EXERCISE:
Print out the full material below, exact in every line, with no images included.

COLLECTED DATA:
───
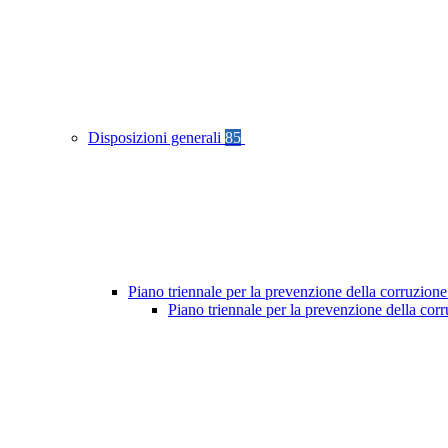
Disposizioni generali
85
Piano triennale per la prevenzione della corruzione
Piano triennale per la prevenzione della cor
───
ANSWER SPACE:
Disposizioni generali
85
Piano triennale per la prevenzione della corruzione
Piano triennale per la prevenzione della cor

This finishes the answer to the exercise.